Quick Hits: The Muggles of Physics

Or, my official “this journal is not yet moribund” post. Err, well, you be the judge.

  • The U.S. Energy Dept. is taking another look at Cold Fusion [via Slashdot].

    Ah, cold fusion. The field of inquiry that is predicated on the belief that chemical reactions of ~5 eV can affect the threshold energies of reactions that require 50,000 eV or more. Of course, this being Slashdot, it wasn’t too hard to find a conspiracy theorist or two modded up. Actually, if you want a better conspiracy theory, physicist Chad Orzel has one for you: if the DOE is thinking about funding cold fusion research, that enables the administration to say that they are “researching alternative energy sources” without, actually, like, researching any alternative energy sources. I wouldn’t listen to Orzel though; as he himself admits, he’s just a nutbar conspiracy theorist.

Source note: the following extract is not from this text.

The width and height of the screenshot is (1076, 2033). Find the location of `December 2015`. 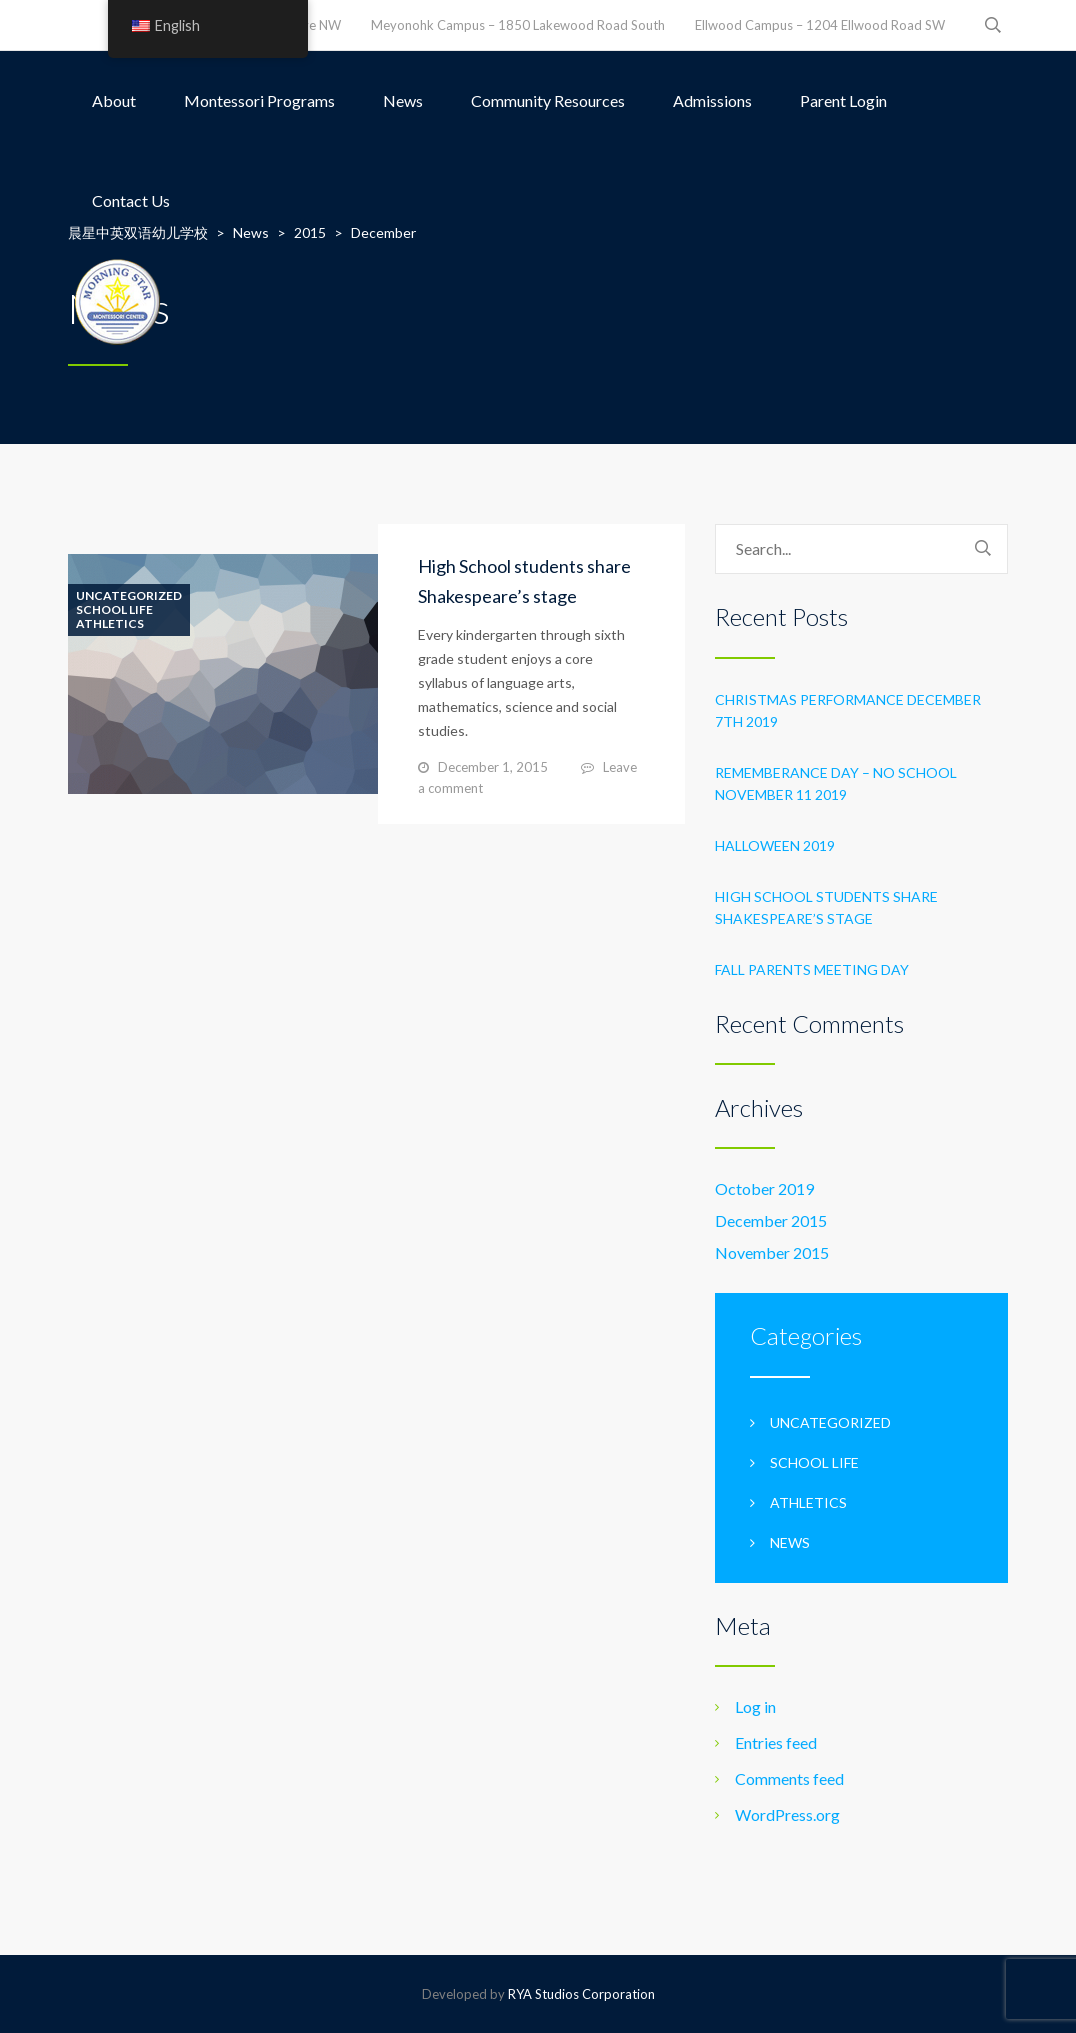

  • Well, forget about cold fusion. If you’re jonesin’ for some real physics (and who isn’t?), one need look no further than Britney Spears’s Guide to Semiconductor Physics.

    “It is a little known fact that Ms Spears is an expert in semiconductor physics. Not content with just singing and acting, in the following pages, she will guide you in the fundamentals of the vital laser components that have made it possible to hear her super music in a digital format.”

    It actually looks to be a pretty informative introduction to semiconductor physics,[1] although high school or college students looking for term paper material should note that it is probably not a good idea to list this reference explicitly in your bibliography. Just lie and say it came from the IEEE. You should also probably avoid cribbing this illustration of the conduction and valence bands.

  • And speaking of the IEEE, they have another article that takes a look at music encoding algorithms [also via Slashdot]. “At its heart, the MP3 format uses an algorithm that takes the data contained in CD music relating loudness to specific points in time and transforms it instead into data relating loudness to specific frequencies.” When I first read this, I thought, “This is the IEEE and they can’t bring themselves to say ‘Fourier Transform’?” Then I started googling, and discovered you don’t necessarily have to use FFT to do the encoding. You can come up with whatever algorithm you like, and you can even charge people for it if you like. How ’bout that, you learn something new on the Intarweb every day.

    Now, if I was going to write an MP3 encoder, I would use a Laplace Transform. If you think that’s perverse, I apologize… I can’t help it, it’s the way I was brought up.

  • I saw a bumper sticker yesterday, “Bush is a Muggle.” At first I thought, well, of course he’s a Muggle, we’re all Muggles in the strict sense of the definition. Then I thought, maybe that was the bumper sticker’s point? Maybe it’s a very subtle pro-Bush bumper sticker?

    1. Bush is a Muggle.
    2. I’m a Muggle, you’re a Muggle.
    3. We’re all just happy Muggles together. Revel in our common Muggle-osity!

    Then I thought, I’m thinking a little too hard about this.

Time to go make the mint syrup for the mojitos for today’s barbeque. It’s a quadruple batch, Yum!

1. Not only informative, but entertaining as well:

Note that in this technical region [temperature range] if the counter doping is negligible, Na << Nd or Nd << Na, (35) and (37) simplify to

n = Nd (39)

p = Na (40)

which is what we tell the engineers.

4 thoughts on “Quick Hits: The Muggles of Physics

  1. Bush isn’t a muggle. He can ‘see’ into Putin’s soul. That sounds like a Slytherin trick to me. Besides I bet he has Hagrid locked up in Gitmo right now.